- _Materials provided_:
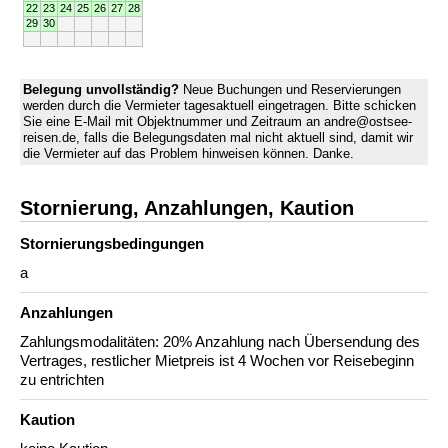
22
23
24
25
26
27
28
29
30
Belegung unvollständig?
Neue Buchungen und Reservierungen
werden durch die Vermieter tagesaktuell eingetragen. Bitte schicken
Sie eine E-Mail mit Objektnummer und Zeitraum an andre@ostsee-
reisen.de, falls die Belegungsdaten mal nicht aktuell sind, damit wir
die Vermieter auf das Problem hinweisen können. Danke.
Stornierung, Anzahlungen, Kaution
Stornierungs­bedingungen
a
Anzahlungen
Zahlungsmodalitäten: 20% Anzahlung nach Übersendung des
Vertrages, restlicher Mietpreis ist 4 Wochen vor Reisebeginn
zu entrichten
Kaution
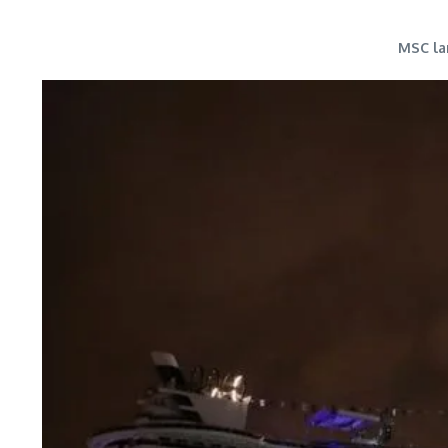
MSC la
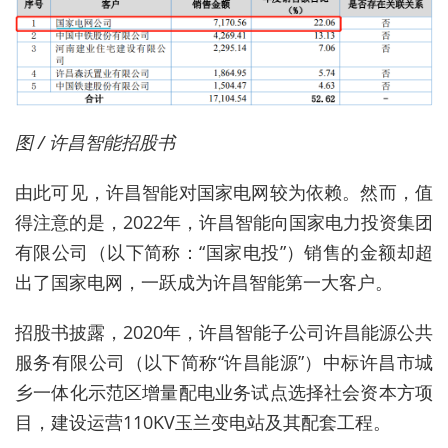
图 / 许昌智能招股书
由此可见，许昌智能对国家电网较为依赖。然而，值
得注意的是，2022年，许昌智能向国家电力投资集团
有限公司（以下简称：“国家电投”）销售的金额却超
出了国家电网，一跃成为许昌智能第一大客户。
招股书披露，2020年，许昌智能子公司许昌能源公共
服务有限公司（以下简称“许昌能源”）中标许昌市城
乡一体化示范区增量配电业务试点选择社会资本方项
目，建设运营110KV玉兰变电站及其配套工程。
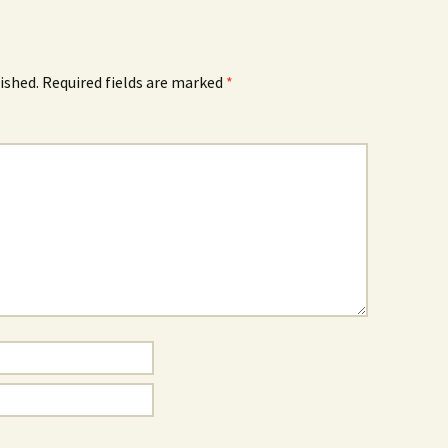
ished.
Required fields are marked
*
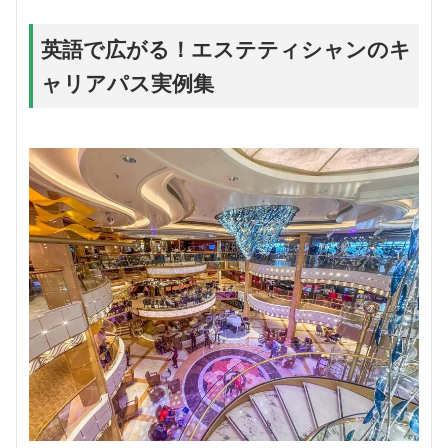
英語で広がる！エステティシャンのキ
ャリアパス実例集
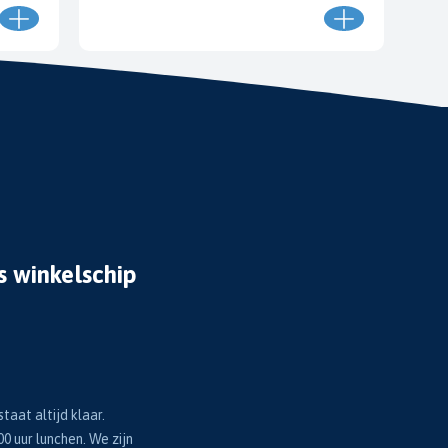
s winkelschip
taat altijd klaar.
00 uur lunchen. We zijn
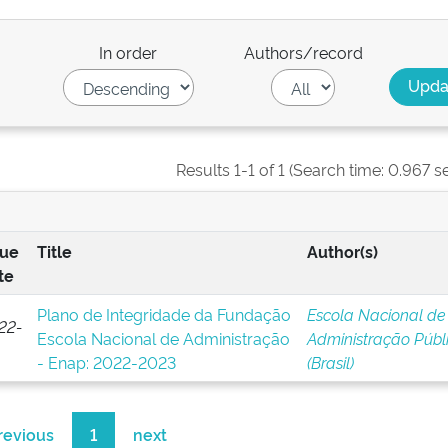
In order
Authors/record
Results 1-1 of 1 (Search time: 0.967 s
sue
Title
Author(s)
te
Plano de Integridade da Fundação
Escola Nacional de
22-
Escola Nacional de Administração
Administração Públ
- Enap: 2022-2023
(Brasil)
revious
1
next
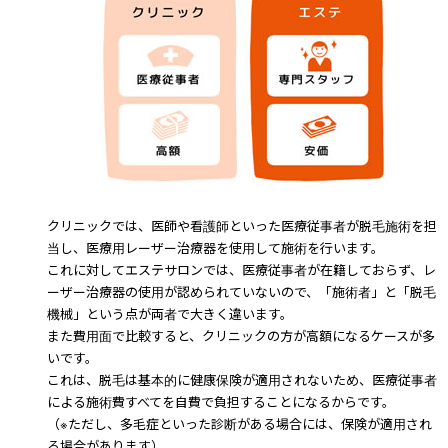
クリニックでは、医師や看護師といった医療従事者が脱毛施術を担
当し、医療用レーザー治療器を使用して施術を行います。
これに対してエステサロンでは、医療従事者が在籍しておらず、レ
ーザー治療器の使用が認められていないので、「施術者」と「脱毛
機械」という点が両者で大きく違います。
また費用面で比較すると、クリニックの方が高額になるケースが多
いです。
これは、脱毛は基本的に健康保険が適用されないため、医療従事者
による施術費すべてを自費で負担することになるからです。
（※ただし、多毛症といった診断がある場合には、保険が適用され
る場合があります）。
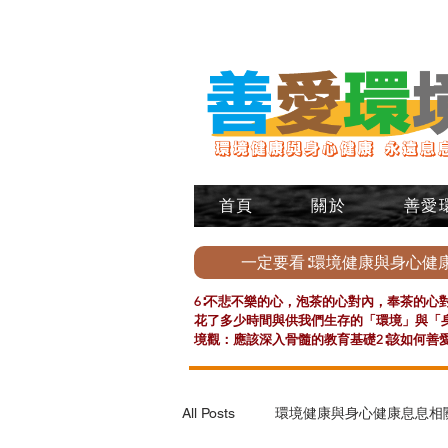
首頁
關於
善愛
一定要看∶環境健康與身心健
6∶不悲不樂的心，泡茶的心對內，奉茶的心對
花了多少時間與供我們生存的「環境」與「身
境觀：應該深入骨髓的教育基礎2∶該如何善
All Posts
環境健康與身心健康息息相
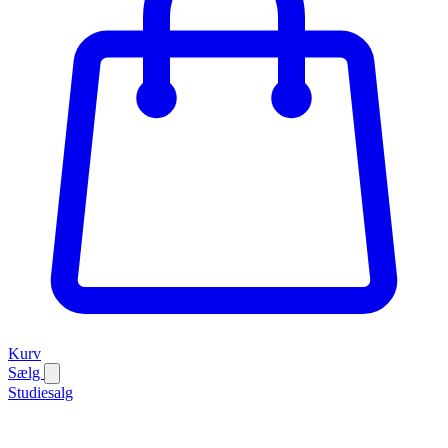
Kurv
Sælg
Studiesalg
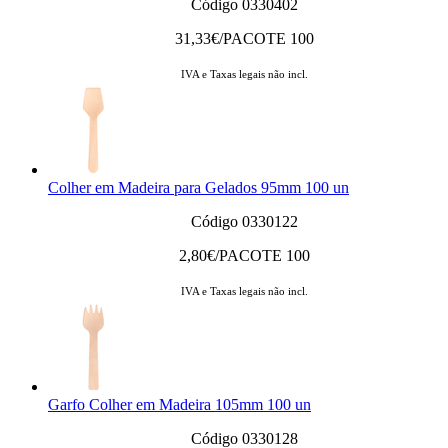
Código 0330402
31,33
€/PACOTE 100
IVA e Taxas legais não incl.
Colher em Madeira para Gelados 95mm 100 un
Código 0330122
2,80
€/PACOTE 100
IVA e Taxas legais não incl.
Garfo Colher em Madeira 105mm 100 un
Código 0330128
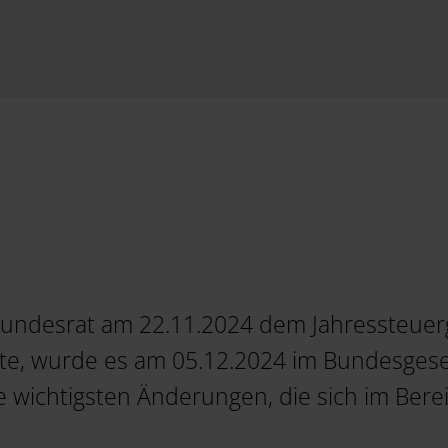
ndesrat am 22.11.2024 dem Jahressteuerg
te, wurde es am 05.12.2024 im Bundesgeset
e wichtigsten Änderungen, die sich im Ber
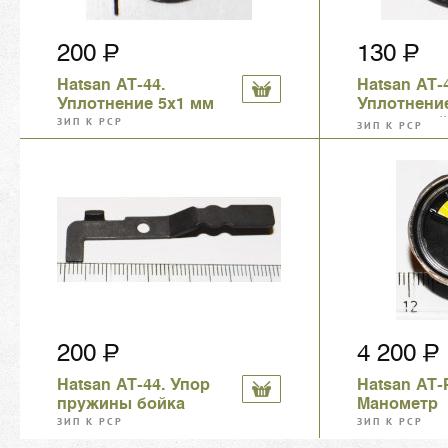
200
130
Hatsan AT-44.
Hatsan AT-
Уплотнение 5х1 мм
Уплотнени
воздушной
ЗИП К PCP
ЗИП К PCP
27х2 мм
200
4 200
Hatsan AT-44. Упор
Hatsan AT-P
пружины бойка
Манометр
ЗИП К PCP
ЗИП К PCP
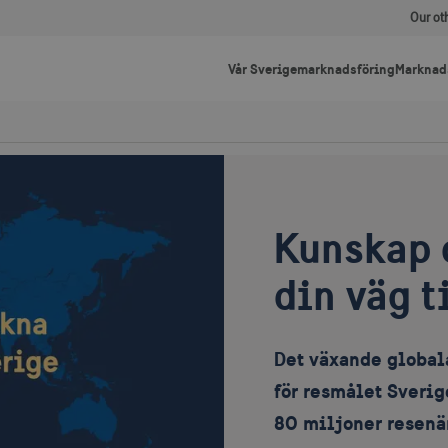
Our ot
Vår Sverigemarknadsföring
Marknad
Kunskap 
din väg t
Det växande global
för resmålet Sverig
80 miljoner resenär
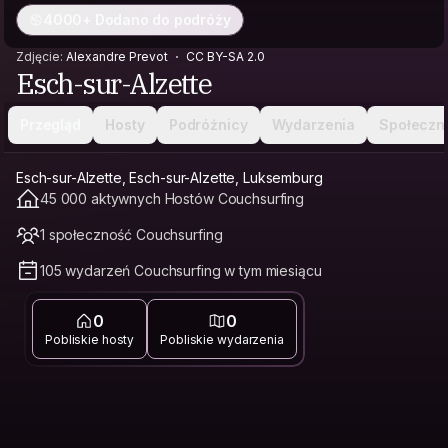
4000+ Dodano do podróży
Zdjęcie:
Alexandre Prevot
CC BY-SA 2.0
Esch-sur-Alzette
Przegląd
Hosty
Podróżnicy
Wydarzenia
Społeczn
Esch-sur-Alzette, Esch-sur-Alzette, Luksemburg
45 000 aktywnych Hostów Couchsurfing
1 społeczność Couchsurfing
105 wydarzeń Couchsurfing w tym miesiącu
0
0
Pobliskie hosty
Pobliskie wydarzenia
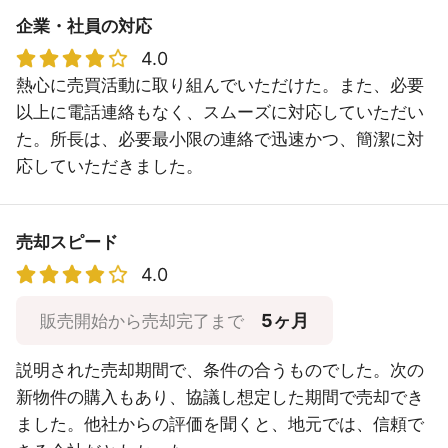
企業・社員の対応
4.0
熱心に売買活動に取り組んでいただけた。また、必要
以上に電話連絡もなく、スムーズに対応していただい
た。所長は、必要最小限の連絡で迅速かつ、簡潔に対
応していただきました。
売却スピード
4.0
5ヶ月
販売開始から売却完了まで
説明された売却期間で、条件の合うものでした。次の
新物件の購入もあり、協議し想定した期間で売却でき
ました。他社からの評価を聞くと、地元では、信頼で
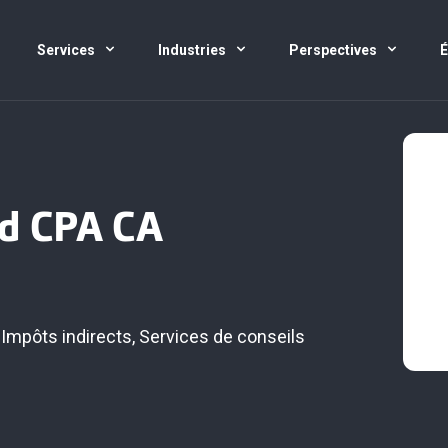
Services
Industries
Perspectives
d CPA CA
,
Impôts indirects
,
Services de conseils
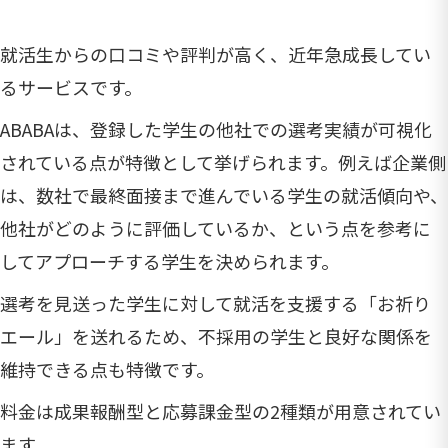
就活生からの口コミや評判が高く、近年急成長してい
るサービスです。
ABABAは、登録した学生の他社での選考実績が可視化
されている点が特徴として挙げられます。例えば企業側
は、数社で最終面接まで進んでいる学生の就活傾向や、
他社がどのように評価しているか、という点を参考に
してアプローチする学生を決められます。
選考を見送った学生に対して就活を支援する「お祈り
エール」を送れるため、不採用の学生と良好な関係を
維持できる点も特徴です。
料金は成果報酬型と応募課金型の2種類が用意されてい
ます。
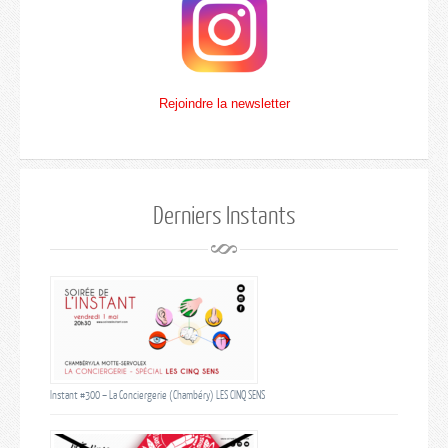
Rejoindre la newsletter
Derniers Instants
Instant #300 – La Conciergerie (Chambéry) LES CINQ SENS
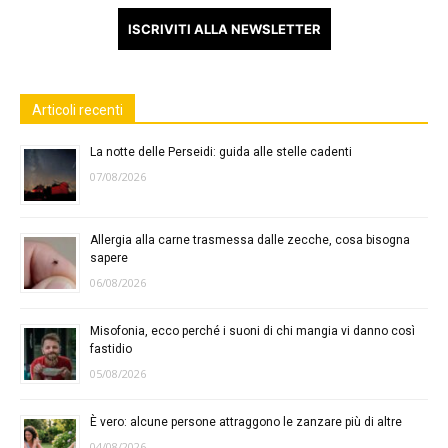
ISCRIVITI ALLA NEWSLETTER
Articoli recenti
La notte delle Perseidi: guida alle stelle cadenti
07/08/2026
Allergia alla carne trasmessa dalle zecche, cosa bisogna
sapere
06/08/2026
Misofonia, ecco perché i suoni di chi mangia vi danno così
fastidio
05/08/2026
È vero: alcune persone attraggono le zanzare più di altre
04/08/2026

- _Required work_:
What is needed is each line from the records with the word "Administração" in it.

- _Result below_:
Escola Nacional de Administração
Administração Públ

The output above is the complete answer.